=== Begin Enclosure ===
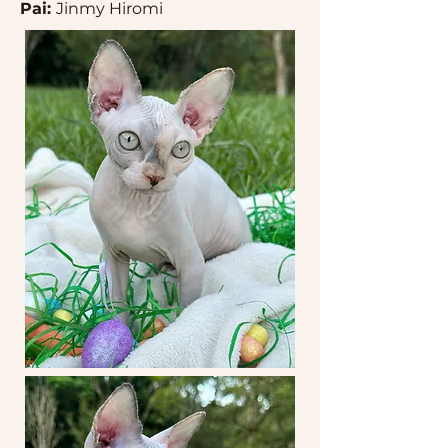
Pai:
Jinmy Hiromi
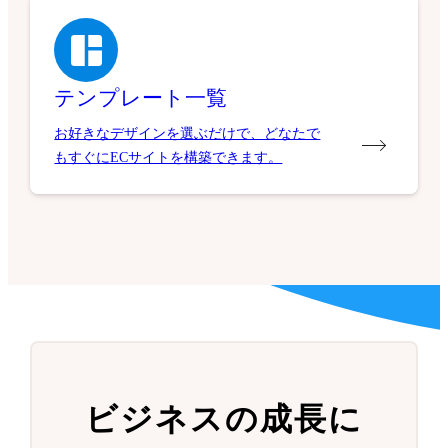
テンプレート一覧
お好きなデザインを選ぶだけで、どなたで
もすぐにECサイトを構築できます。
ビジネスの成長に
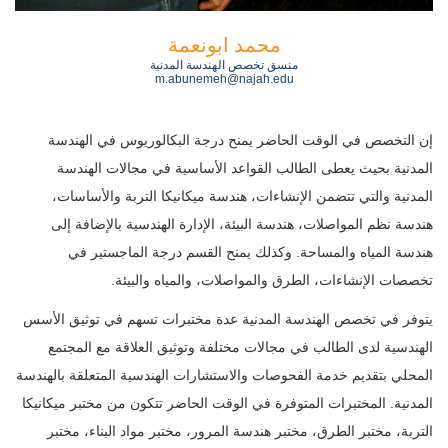
محمد ابونعمة
منسق تخصص الهندسة المدنية
m.abunemeh@najah.edu
إن التخصص في الوقت الحاضر يمنح درجة البكالوريوس في الهندسة
المدنية بحيث يعطى الطالب القواعد الأساسية في مجالات الهندسة
المدنية والتي تتضمن الإنشاءات، هندسة ميكانيكا التربة والأساسات،
هندسة نظم المواصلات، هندسة البيئة، الإدارة الهندسية بالإضافة إلى
هندسة المياه والمساحة. وكذلك يمنح القسم درجة الماجستير في
تخصصات الإنشاءات، الطرق والمواصلات، والمياه والبيئة.
يتوفر في تخصص الهندسة المدنية عدة مختبرات تسهم في توثيق الأسس
الهندسية لدى الطالب في مجالات مختلفة وتوثيق العلاقة مع المجتمع
المحلي بتقديم خدمة الفحوصات والاستشارات الهندسية المتعلقة بالهندسة
المدنية. المختبرات المتوفرة في الوقت الحاضر تتكون من مختبر ميكانيكا
التربة، مختبر الطرق، مختبر هندسة المرور، مختبر مواد البناء، مختبر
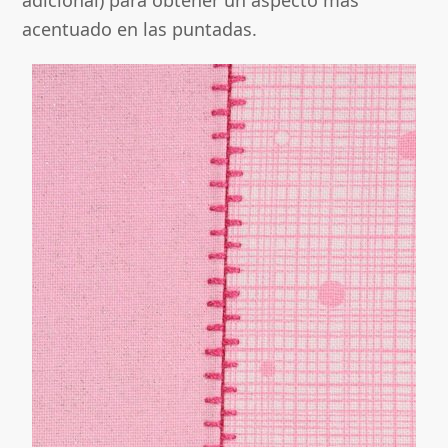
adicional) para obtener un aspecto más
acentuado en las puntadas.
=== End Enclosure ===
**PROBLEM**
Word for word, restate the lines from the first line of the material through the line containing "المدنية بحيث يعطى", with the pictures left out.

**RESULT**
Pai:
Jinmy Hiromi
テンプレート一覧
お好きなデザインを選ぶだけで、どなたで
もすぐにECサイトを構築できます。
ビジネスの成長に
محمد ابونعمة
منسق تخصص الهندسة المدنية
m.abunemeh@najah.edu
إن التخصص في الوقت الحاضر يمنح درجة البكالوريوس في الهندسة
المدنية بحيث يعطى الطالب القواعد الأساسية في مجالات الهندسة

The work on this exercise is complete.